Preventing a "cyber 9/11" will require unprecedented collaboration between the government and the private sector, cybersecurity experts said Thursday.
A panel of experts discussed the emerging digital threats facing the nation’s critical infrastructure during the event at the Woodrow Wilson Center. Communications, transportation, and energy systems such as pipelines and hydroelectric plants are increasingly moving their networks online, where they are more vulnerable, they said.
The private sector must assume a greater role in protecting the security of those networks because a majority of the nation’s infrastructure is owned by private companies, said Janet Napolitano, secretary of Homeland Security, in a speech before the panel discussion.
Yet neither the government nor the companies have embraced the need for the partnership, which does not typically exist in matters of national defense, intelligence gathering or local law enforcement, she said.
"I don’t think we have yet to come to closure on whether this is an appropriate thing to have in terms of a shared responsibility rather than just the government being responsible," she said.
"This is really the first time in our nation’s history that we’ve approached a major security problem in this way."
Private companies are wary of regulations that would restrict their access to revenue sources and prove too costly or unrealistic, said Francis Taylor, vice president and chief security officer for General Electric.
Any standards that must be implemented by private industry in a cybersecurity framework, which must be developed by October as part of an executive order issued by President Barack Obama, should be based on rational discussions and not "threat mongering," he said.
However, recent events indicate that cyber threats remain very real and will only intensify in the coming years, said former Secretary of Homeland Security Michael Chertoff.
The Chinese continue to steal massive amounts of U.S. intellectual property, he said, and the cyberattack on Saudi Arabia’s national oil company Aramco last year could have endangered a tenth of the world’s oil supply.
"We have to tell the private sector to accept the fact that government is going to have to be involved in your network," he said. "The question is whether it’s the U.S. government or the Chinese government."
Private citizens should also be willing to shoulder some of the security burden by paying higher electricity bills, for example, to prevent the loss of critical infrastructure during attacks as damaging as natural disasters like Hurricane Sandy, said Stephen Flynn, founder and co-director of the George J. Kostas Research Institute for Homeland Security at Northeastern University.
When asked whether the improvement of cybersecurity for infrastructure could be hampered by recent revelations about the NSA’s surveillance of phone and Internet data, Chertoff said the public must realize that these programs are vastly different from the counter-terrorism ones.
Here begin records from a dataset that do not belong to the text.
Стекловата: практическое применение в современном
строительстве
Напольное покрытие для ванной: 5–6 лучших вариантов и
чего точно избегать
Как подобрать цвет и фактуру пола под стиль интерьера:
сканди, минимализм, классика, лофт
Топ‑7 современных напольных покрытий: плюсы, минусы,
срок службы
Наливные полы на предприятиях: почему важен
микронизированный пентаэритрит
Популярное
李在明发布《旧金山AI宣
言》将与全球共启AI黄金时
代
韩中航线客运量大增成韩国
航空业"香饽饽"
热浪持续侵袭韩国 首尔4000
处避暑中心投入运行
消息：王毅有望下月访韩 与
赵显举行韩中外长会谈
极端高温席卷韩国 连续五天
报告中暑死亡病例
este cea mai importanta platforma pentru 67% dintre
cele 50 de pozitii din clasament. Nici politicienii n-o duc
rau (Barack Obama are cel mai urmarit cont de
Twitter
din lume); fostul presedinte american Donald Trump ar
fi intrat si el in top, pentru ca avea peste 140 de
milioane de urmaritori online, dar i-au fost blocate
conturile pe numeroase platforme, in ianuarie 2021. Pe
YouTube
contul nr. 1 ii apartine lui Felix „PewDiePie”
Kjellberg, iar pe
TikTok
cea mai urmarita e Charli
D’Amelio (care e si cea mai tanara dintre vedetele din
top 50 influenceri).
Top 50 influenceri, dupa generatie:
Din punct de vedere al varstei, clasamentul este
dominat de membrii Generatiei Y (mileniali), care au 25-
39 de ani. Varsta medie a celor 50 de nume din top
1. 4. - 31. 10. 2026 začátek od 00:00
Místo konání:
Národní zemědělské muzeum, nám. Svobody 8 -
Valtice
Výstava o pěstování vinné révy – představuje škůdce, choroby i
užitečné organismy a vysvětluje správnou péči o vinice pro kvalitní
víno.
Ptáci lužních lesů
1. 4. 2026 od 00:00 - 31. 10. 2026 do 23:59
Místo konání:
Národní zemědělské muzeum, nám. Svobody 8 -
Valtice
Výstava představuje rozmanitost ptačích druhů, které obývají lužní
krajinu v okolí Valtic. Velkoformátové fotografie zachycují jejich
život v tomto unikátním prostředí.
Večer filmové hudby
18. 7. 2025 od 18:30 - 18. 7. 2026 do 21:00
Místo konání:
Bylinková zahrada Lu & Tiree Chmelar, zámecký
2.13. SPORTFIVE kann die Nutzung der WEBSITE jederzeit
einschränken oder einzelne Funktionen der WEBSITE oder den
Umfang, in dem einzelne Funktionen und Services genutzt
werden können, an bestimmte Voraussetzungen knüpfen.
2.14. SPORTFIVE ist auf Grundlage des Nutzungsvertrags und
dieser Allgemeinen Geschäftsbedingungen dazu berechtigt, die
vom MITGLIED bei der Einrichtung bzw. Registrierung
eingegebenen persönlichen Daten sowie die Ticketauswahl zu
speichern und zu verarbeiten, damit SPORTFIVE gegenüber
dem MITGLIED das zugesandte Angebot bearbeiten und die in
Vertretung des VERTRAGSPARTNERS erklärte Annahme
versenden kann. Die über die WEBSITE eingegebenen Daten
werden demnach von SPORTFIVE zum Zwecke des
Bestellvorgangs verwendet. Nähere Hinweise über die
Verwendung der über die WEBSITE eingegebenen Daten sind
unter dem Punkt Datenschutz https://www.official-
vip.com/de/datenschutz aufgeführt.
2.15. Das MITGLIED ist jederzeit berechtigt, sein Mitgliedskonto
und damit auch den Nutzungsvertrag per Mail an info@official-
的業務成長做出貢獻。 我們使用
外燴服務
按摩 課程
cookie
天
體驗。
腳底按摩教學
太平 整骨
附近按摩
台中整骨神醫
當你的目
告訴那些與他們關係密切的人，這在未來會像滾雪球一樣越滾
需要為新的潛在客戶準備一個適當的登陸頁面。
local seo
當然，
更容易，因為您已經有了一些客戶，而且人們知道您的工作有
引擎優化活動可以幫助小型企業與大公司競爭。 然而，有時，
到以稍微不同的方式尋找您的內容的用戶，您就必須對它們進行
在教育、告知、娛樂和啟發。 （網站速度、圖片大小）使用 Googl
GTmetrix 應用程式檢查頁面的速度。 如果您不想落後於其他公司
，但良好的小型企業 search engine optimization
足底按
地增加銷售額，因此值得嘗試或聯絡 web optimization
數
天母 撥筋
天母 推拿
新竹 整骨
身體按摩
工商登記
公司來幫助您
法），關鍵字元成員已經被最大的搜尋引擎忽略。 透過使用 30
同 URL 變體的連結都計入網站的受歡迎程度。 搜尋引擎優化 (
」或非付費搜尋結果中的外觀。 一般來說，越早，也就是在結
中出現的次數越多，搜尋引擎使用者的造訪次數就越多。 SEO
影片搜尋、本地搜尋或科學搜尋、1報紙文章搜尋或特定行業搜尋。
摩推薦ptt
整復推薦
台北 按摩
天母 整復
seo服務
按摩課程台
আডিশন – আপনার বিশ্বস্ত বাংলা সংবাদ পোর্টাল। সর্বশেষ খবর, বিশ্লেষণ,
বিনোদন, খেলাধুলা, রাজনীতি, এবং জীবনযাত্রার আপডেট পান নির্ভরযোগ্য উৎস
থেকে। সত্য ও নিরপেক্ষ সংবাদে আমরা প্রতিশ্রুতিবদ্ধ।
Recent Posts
Nonetheless, addressing growing cyber threats necessarily results in a trade-off with privacy, he said.
"There are structural changes in our society with the availability of big data in the private sector that are not going to be rolled back," he said.
"We need to be honest about it."
Still, government could garner credibility for cybersecurity programs by being more transparent, Flynn said.
"There are some things that clearly have to be closed, but the government is starting to realize that it needs to err on the side of openness when dealing with these problems," he said.